The MT4 integration would presumably give you a sufficient pool of commodity and index future CFDs to start playing around with...


----------



## mjim (2 October 2016)

KAO said:


> Specifically what do you want to know about the tools you've posted? I have a little bit of experience with Arb Maker and Pair Trade Finder.
> 
> PTF - Appears to be specifically built for stocks and can pull data from either Yahoo or IQ Feed. It's fairly basic and the documentation isn't great. In that regard, I could never get comfortable enough that the underlying maths (particularly with regards to cointegration and backtesting) were sound.
> 
> ...




- which one is better for Futures to Futures pairs?
- any comprehensive but layman explanation / course on Stat arbs, Mean reverting spread pairs, Pairs trading and use of any of these tools
- "integrates with Interactive Brokers for trade execution if you're feeling brave"
Could you please explain?


----------



## KAO (19 October 2016)

mjim said:


> - which one is better for Futures to Futures pairs?




I haven't tried pairing up futures in PTF, but it's definitely supported in ArbMaker. DYOR.



mjim said:


> - any comprehensive but layman explanation / course on Stat arbs, Mean reverting spread pairs, Pairs trading and use of any of these tools




The ArbMaker documentation is very comprehensive and, in addition to describing the functionality of the tool, actually gives a lot of good technical background on pairs.

The ASX Stock Pairs Journal here on ASF is a good read.

Additionally, check out...

Quantitative Trading: How to Build Your Own Algorithmic Trading Business

Algorithmic Trading: Winning Strategies and Their Rationale

The Handbook of Pairs Trading : Strategies Using Equities, Options, & Futures

Pairs Trading: Quantitative Methods and Analysis

... All four books are floating around in PDF and you'll locate them in 3 seconds with the appropriate Google search. There's also a massive body of academic research, probably the most well known of which is..

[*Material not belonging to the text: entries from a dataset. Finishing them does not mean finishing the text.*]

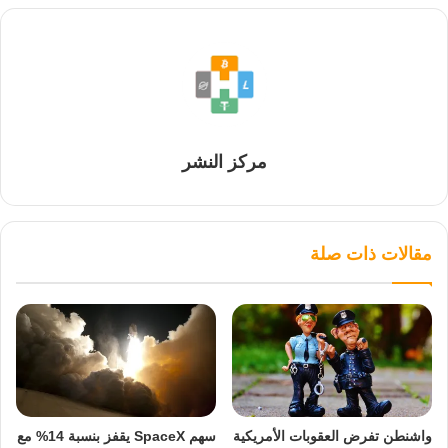
مركز النشر
مقالات ذات صلة
واشنطن تفرض العقوبات الأمريكية
سهم SpaceX يقفز بنسبة 14% مع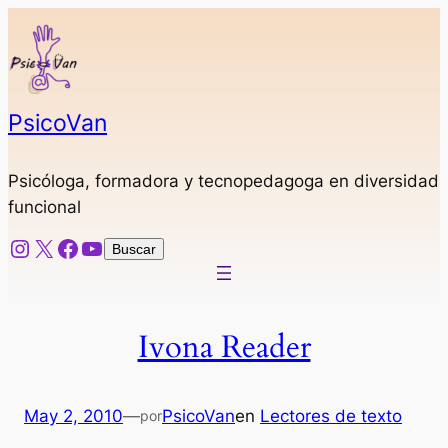
Saltar
al
contenido
PsicoVan
Psicóloga, formadora y tecnopedagoga en diversidad
funcional
Instagram
X
Facebook
YouTube
Buscar
Buscar
Ivona Reader
May 2, 2010
—
PsicoVan
en
Lectores de texto
por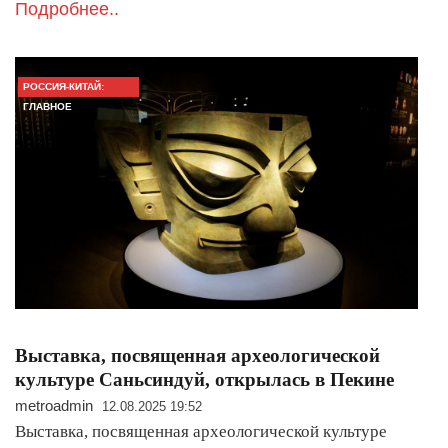
Подробнее..
РОССИЯ-КИТАЙ:
ГЛАВНОЕ
Выставка, посвященная археологической
культуре Саньсиндуй, открылась в Пекине
metroadmin
12.08.2025 19:52
Выставка, посвященная археологической культуре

Pairs Trading: Performance of a Relative Value Arbitrage Rule



mjim said:


> - "integrates with Interactive Brokers for trade execution if you're feeling brave"
> Could you please explain?




The software will connect to an Interactive Brokers account via a TWS bridge and can be configured to place automated, or semi automated, trades based on your strategy / criteria.


----------



## Gringotts Bank (19 October 2016)

KAO said:


> I haven't tried pairing up futures in PTF, but it's definitely supported in ArbMaker. DYOR.
> 
> 
> 
> ...




Ken Oath it is.  Ken good mullet too.


----------